Segundo o Sagres Online, em março de 2023, Aluísio Gustavo, então com 40 anos, já estava matriculado em Medicina na Universidade Federal de Goiás (UFG). Antes de chegar ao campus de Goiânia, o vendedor ambulante havia frequentado por 41 dias o mesmo curso na Universidade Federal de Jataí (UFJ), após nove anos de preparação.
Em fevereiro de 2025, ele iniciava o terceiro ano da graduação e reorganizava o trabalho para acompanhar as exigências acadêmicas.
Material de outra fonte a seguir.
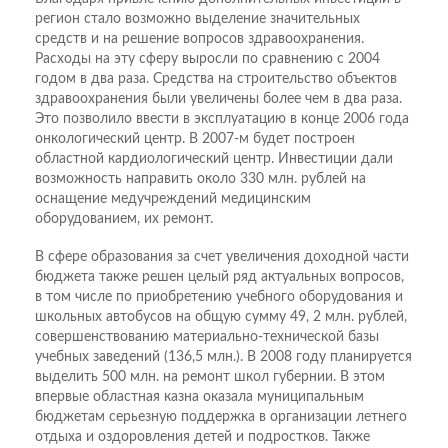
регион стало возможно выделение значительных
средств и на решение вопросов здравоохранения.
Расходы на эту сферу выросли по сравнению с 2004
годом в два раза. Средства на строительство объектов
здравоохранения были увеличены более чем в два раза.
Это позволило ввести в эксплуатацию в конце 2006 года
онкологический центр. В 2007-м будет построен
областной кардиологический центр. Инвестиции дали
возможность направить около 330 млн. рублей на
оснащение медучреждений медицинским
оборудованием, их ремонт.
В сфере образования за счет увеличения доходной части
бюджета также решен целый ряд актуальных вопросов,
в том числе по приобретению учебного оборудования и
школьных автобусов на общую сумму 49, 2 млн. рублей,
совершенствованию материально-технической базы
учебных заведений (136,5 млн.). В 2008 году планируется
выделить 500 млн. на ремонт школ губернии. В этом
впервые областная казна оказала муниципальным
бюджетам серьезную поддержка в организации летнего
отдыха и оздоровления детей и подростков. Также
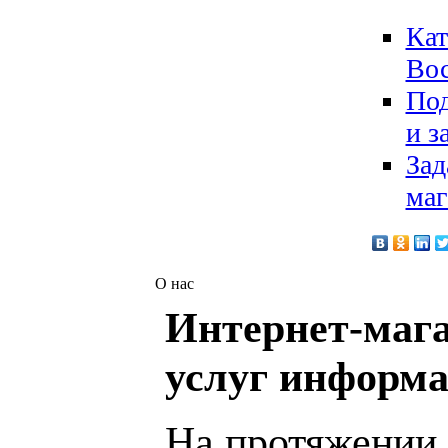
Кат
Вос
Под
и з
Зад
маг
О нас
Интернет-мага
услуг информа
На протяжении 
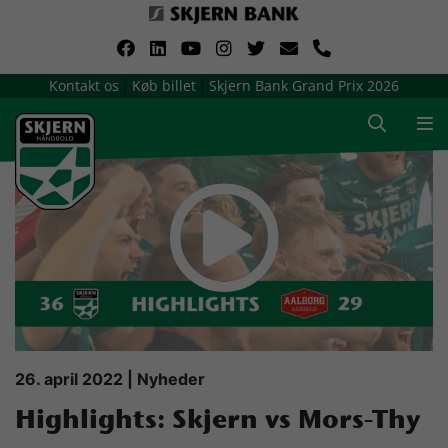
VerdensMindsteStorklub
Kontakt os
Køb billet
Skjern Bank Grand Prix 2026
|
|
Om Skjern Håndbold
Ligatruppen
Sponsorer
Billetsalg / sæsonkort
Presse
26. april 2022 | Nyheder
Highlights: Skjern vs Mors-Thy
Samarbejdsklubber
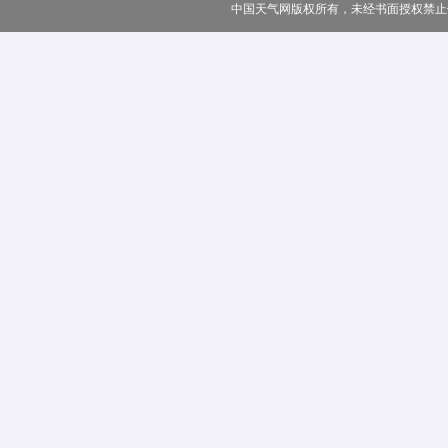
中国天气网版权所有，未经书面授权禁止使用 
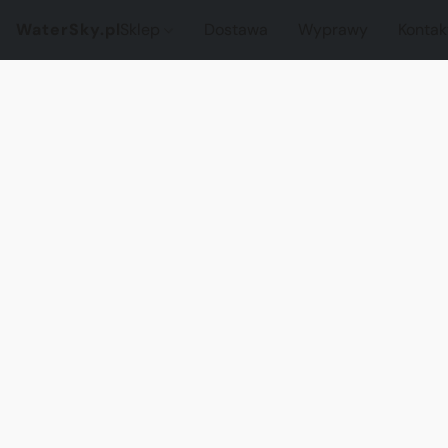
WaterSky.pl
Sklep
Dostawa
Wyprawy
Kontak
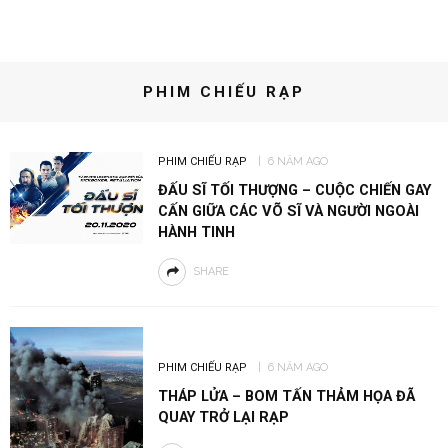
PHIM CHIẾU RẠP
PHIM CHIẾU RẠP
6 NĂM AGO
ĐẤU SĨ TỐI THƯỢNG – CUỘC CHIẾN GAY
CẤN GIỮA CÁC VÕ SĨ VÀ NGƯỜI NGOÀI
HÀNH TINH
SHARE
PHIM CHIẾU RẠP
6 NĂM AGO
THÁP LỬA – BOM TẤN THẢM HỌA ĐÃ
QUAY TRỞ LẠI RẠP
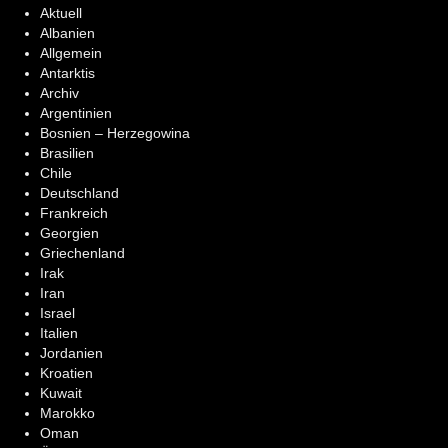
Aktuell
Albanien
Allgemein
Antarktis
Archiv
Argentinien
Bosnien – Herzegowina
Brasilien
Chile
Deutschland
Frankreich
Georgien
Griechenland
Irak
Iran
Israel
Italien
Jordanien
Kroatien
Kuwait
Marokko
Oman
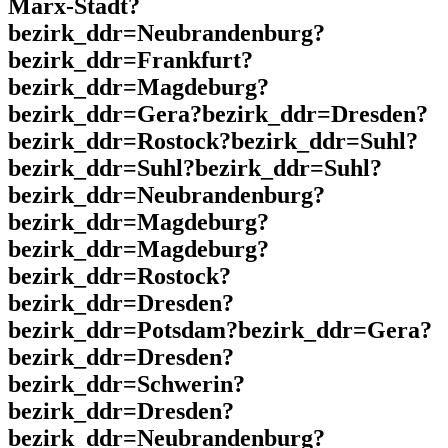
Marx-Stadt?
bezirk_ddr=Neubrandenburg?
bezirk_ddr=Frankfurt?
bezirk_ddr=Magdeburg?
bezirk_ddr=Gera?bezirk_ddr=Dresden?
bezirk_ddr=Rostock?bezirk_ddr=Suhl?
bezirk_ddr=Suhl?bezirk_ddr=Suhl?
bezirk_ddr=Neubrandenburg?
bezirk_ddr=Magdeburg?
bezirk_ddr=Magdeburg?
bezirk_ddr=Rostock?
bezirk_ddr=Dresden?
bezirk_ddr=Potsdam?bezirk_ddr=Gera?
bezirk_ddr=Dresden?
bezirk_ddr=Schwerin?
bezirk_ddr=Dresden?
bezirk_ddr=Neubrandenburg?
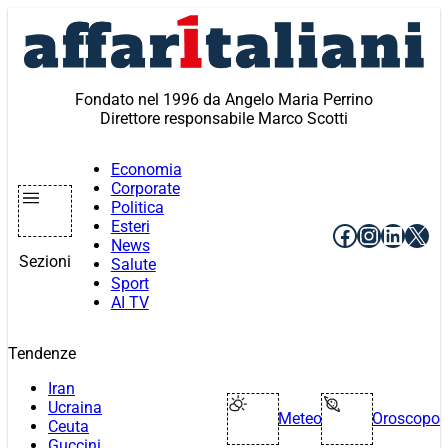
Vai
al
contenuto
Fondato nel 1996 da Angelo Maria Perrino
Direttore responsabile Marco Scotti
Economia
Corporate
Politica
Esteri
Facebook
Instagr
Linke
X
News
Sezioni
Salute
Sport
AI TV
Tendenze
Iran
Ucraina
Meteo
Oroscopo
Ceuta
Guccini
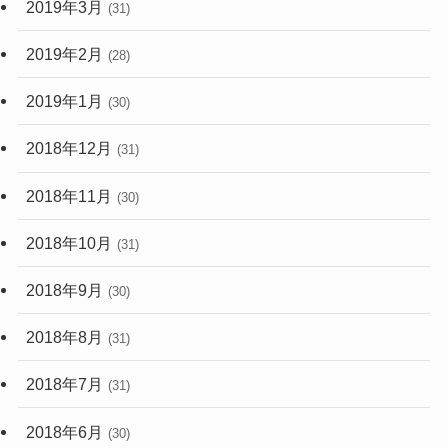
2019年3月
(31)
2019年2月
(28)
2019年1月
(30)
2018年12月
(31)
2018年11月
(30)
2018年10月
(31)
2018年9月
(30)
2018年8月
(31)
2018年7月
(31)
2018年6月
(30)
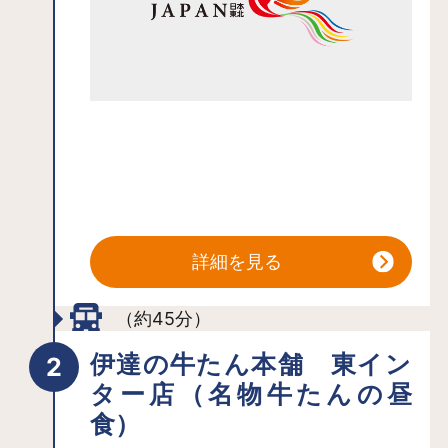
詳細を見る
（約45分）
伊達の牛たん本舗 東イン
ター店（名物牛たんの昼
食）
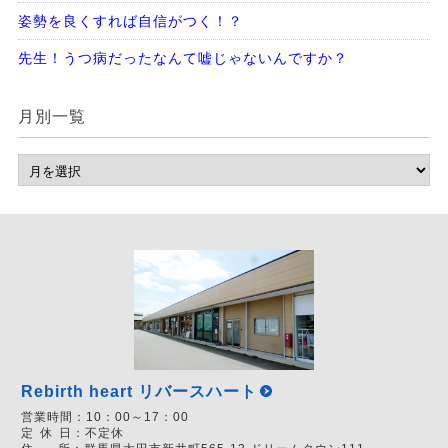
姿勢を良くすれば自信がつく！？
先生！うつ病だったなんて嘘じゃないんですか？
月別一覧
Rebirth heart リバースハート
営業時間：
10：00～17：00
定
休
日：
不定休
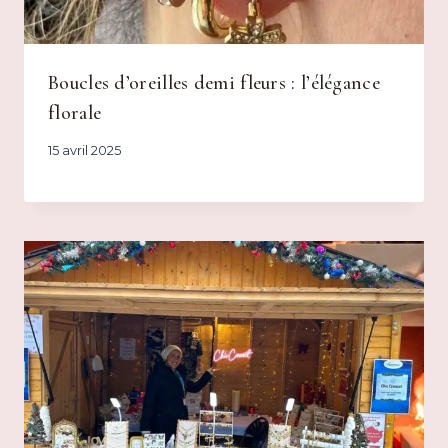
Boucles d’oreilles demi fleurs : l’élégance
florale
15 avril 2025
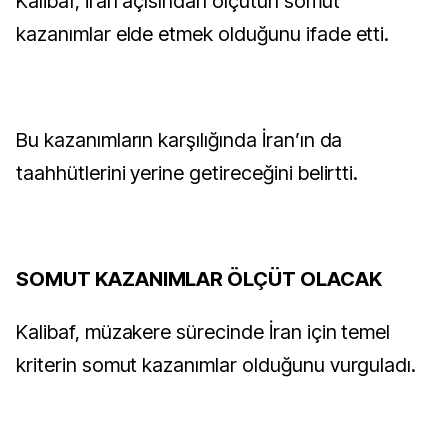
Kalibaf, İran açısından ölçütün somut
kazanımlar elde etmek olduğunu ifade etti.
Bu kazanımların karşılığında İran’ın da
taahhütlerini yerine getireceğini belirtti.
SOMUT KAZANIMLAR ÖLÇÜT OLACAK
Kalibaf, müzakere sürecinde İran için temel
kriterin somut kazanımlar olduğunu vurguladı.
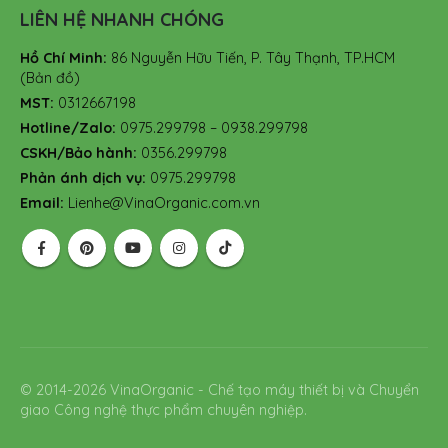
LIÊN HỆ NHANH CHÓNG
Hồ Chí Minh:
86 Nguyễn Hữu Tiến, P. Tây Thạnh, TP.HCM
(Bản đồ)
MST:
0312667198
Hotline/Zalo:
0975.299798 – 0938.299798
CSKH/Bảo hành:
0356.299798
Phản ánh dịch vụ:
0975.299798
Email:
Lienhe@VinaOrganic.com.vn
© 2014-2026 VinaOrganic - Chế tạo máy thiết bị và Chuyển
giao Công nghệ thực phẩm chuyên nghiệp.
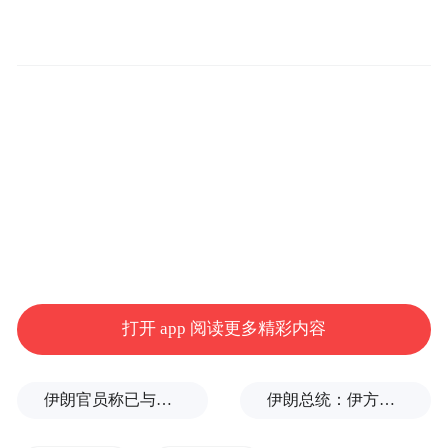
中国电信张家口分公司积极参与12345政务服
务便民热线标准化试点项目建设，利用大数
据分析、人工智能、大模型等新兴技术赋能
打开 app 阅读更多精彩内容
热线运营，助力市域基层治理提质增效。行
业总监郝芳芳介绍，“12345政务服务便民热
伊朗官员称已与阿曼就霍尔木兹海峡通行问题明确总体框架
伊朗总统：伊方未在涉谅解备忘录的谈判中作任何让步
线标准化试点项目涵盖系统升级建设、大厅
改造、人员运营等内容，在整个项目建设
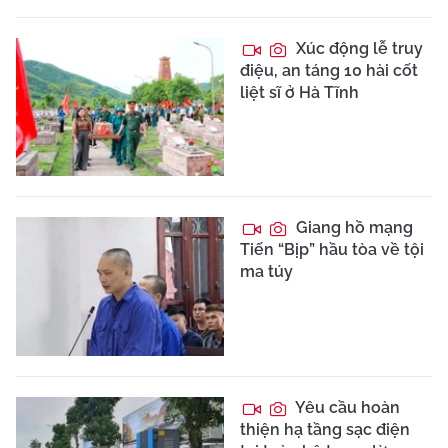
Xúc động lễ truy
điệu, an táng 10 hài cốt
liệt sĩ ở Hà Tĩnh
Giang hồ mạng
Tiến “Bịp” hầu tòa về tội
ma túy
Yêu cầu hoàn
thiện hạ tầng sạc điện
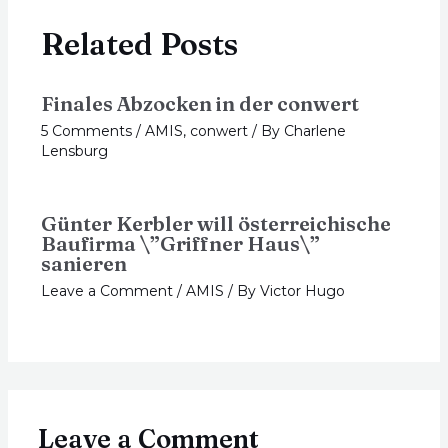
Related Posts
Finales Abzocken in der conwert
5 Comments
/
AMIS
,
conwert
/ By
Charlene
Lensburg
Günter Kerbler will österreichische
Baufirma \”Griffner Haus\”
sanieren
Leave a Comment
/
AMIS
/ By
Victor Hugo
Leave a Comment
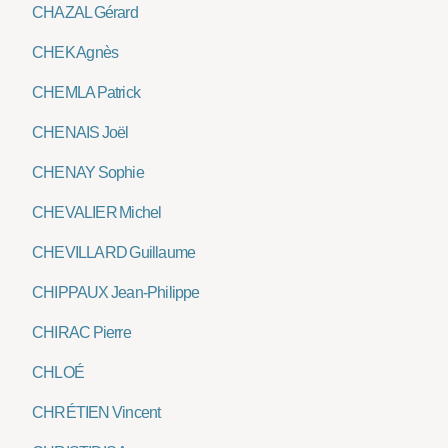
CHAZAL Gérard
CHEK Agnès
CHEMLA Patrick
CHENAIS Joël
CHENAY Sophie
CHEVALIER Michel
CHEVILLARD Guillaume
CHIPPAUX Jean-Philippe
CHIRAC Pierre
CHLOÉ
CHRÉTIEN Vincent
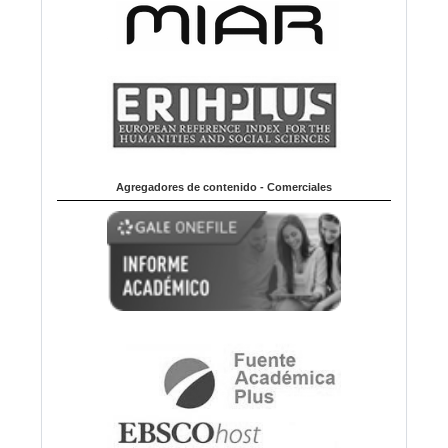
Agregadores de contenido - Comerciales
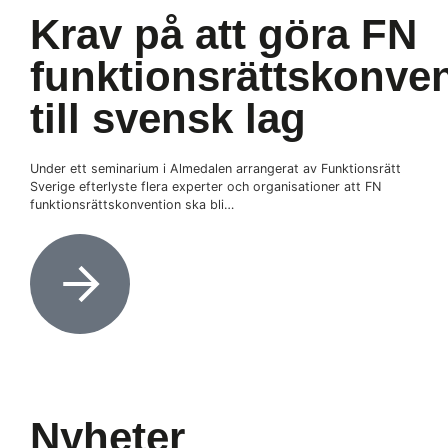
Krav på att göra FN
funktionsrättskonve
till svensk lag
Under ett seminarium i Almedalen arrangerat av Funktionsrätt
Sverige efterlyste flera experter och organisationer att FN
funktionsrättskonvention ska bli…
Nyheter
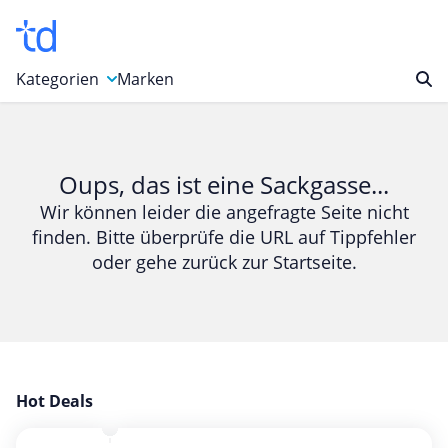
Kategorien
Marken
Auto, Motorrad & Werkzeuge
Blumen & Geschenke
Oups, das ist eine Sackgasse...
Bücher & Magazine
Wir können leider die angefragte Seite nicht
finden. Bitte überprüfe die URL auf Tippfehler
Computer & Elektronik
oder gehe zurück zur Startseite.
Entertainment & Media
Essen & Trinken
Foto, Druck & Büro
Gaming & Spielzeug
Garten, Haushalt & Tiere
Hot Deals
Gesundheit & Beauty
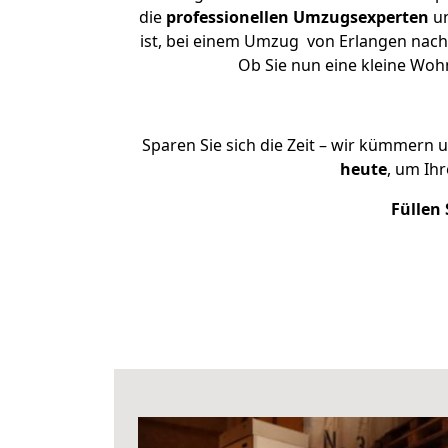
die
professionellen Umzugsexperten
un
ist, bei einem Umzug von Erlangen nach 
Ob Sie nun eine kleine Wo
Sparen Sie sich die Zeit – wir kümmern 
heute
, um Ih
Füllen 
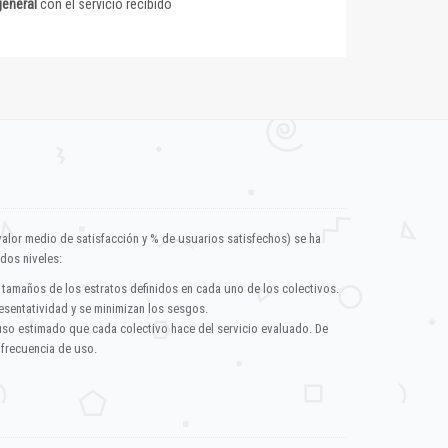
general
con el servicio recibido
valor medio de satisfacción y % de usuarios satisfechos) se ha
dos niveles:
 tamaños de los estratos definidos en cada uno de los colectivos.
esentatividad y se minimizan los sesgos.
uso estimado que cada colectivo hace del servicio evaluado. De
 frecuencia de uso.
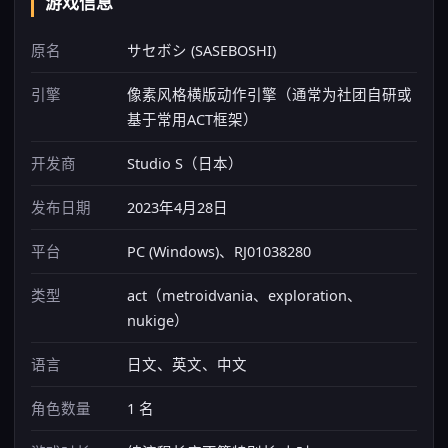
游戏信息
原名
サセボシ (SASEBOSHI)
引擎
像素风格横版动作引擎（通常为社团自研或
基于常用ACT框架）
开发商
Studio S（日本）
发布日期
2023年4月28日
平台
PC (Windows)、RJ01038280
类型
act（metroidvania、exploration、
nukige）
语言
日文、英文、中文
角色数量
1 名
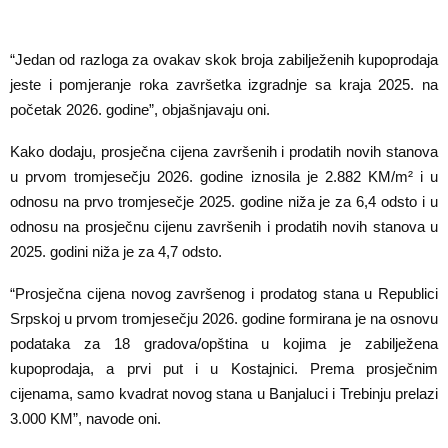
“Jedan od razloga za ovakav skok broja zabilježenih kupoprodaja
jeste i pomjeranje roka završetka izgradnje sa kraja 2025. na
početak 2026. godine”, objašnjavaju oni.
Kako dodaju, prosječna cijena završenih i prodatih novih stanova
u prvom tromjesečju 2026. godine iznosila je 2.882 KM/m² i u
odnosu na prvo tromjesečje 2025. godine niža je za 6,4 odsto i u
odnosu na prosječnu cijenu završenih i prodatih novih stanova u
2025. godini niža je za 4,7 odsto.
“Prosječna cijena novog završenog i prodatog stana u Republici
Srpskoj u prvom tromjesečju 2026. godine formirana je na osnovu
podataka za 18 gradova/opština u kojima je zabilježena
kupoprodaja, a prvi put i u Kostajnici. Prema prosječnim
cijenama, samo kvadrat novog stana u Banjaluci i Trebinju prelazi
3.000 KM”, navode oni.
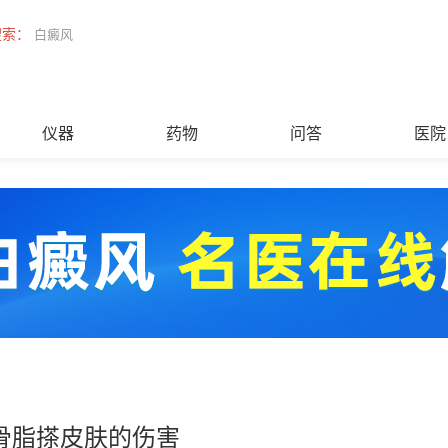
搜索：
白癜风
仪器
药物
问答
医院
骨脂搽皮肤的伤害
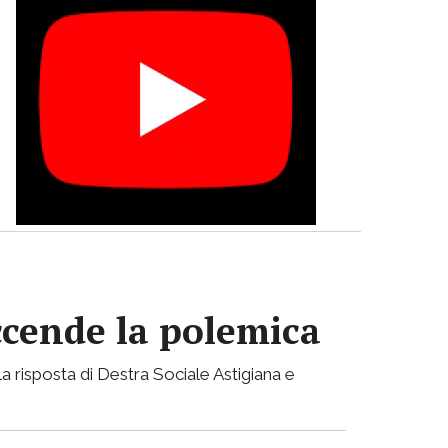
accende la polemica
a risposta di Destra Sociale Astigiana e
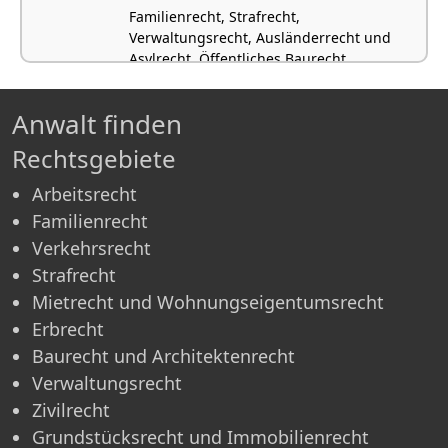
Familienrecht, Strafrecht,
Verwaltungsrecht, Ausländerrecht und
Asylrecht, Öffentliches Baurecht
Anwalt finden
Rechtsgebiete
Arbeitsrecht
Familienrecht
Verkehrsrecht
Strafrecht
Mietrecht und Wohnungseigentumsrecht
Erbrecht
Baurecht und Architektenrecht
Verwaltungsrecht
Zivilrecht
Grundstücksrecht und Immobilienrecht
Durante o período de aulas, passou a dar reforço escolar e corrigir provas; nas férias, mantinha a venda de algodão doce e brinquedos, atividade que ajudou a financiar sua longa busca pela vaga.
Escolas públicas e bolsas abriram o primeiro caminho

Aluísio Gustavo cresceu em uma família de cinco irmãos e acompanhou a mãe enfrentar longas jornadas de trabalho para atender às necessidades da casa. Sua formação básica passou por diferentes escolas públicas de Goiânia e Aparecida de Goiânia, em uma trajetória marcada por mudanças e limitações financeiras.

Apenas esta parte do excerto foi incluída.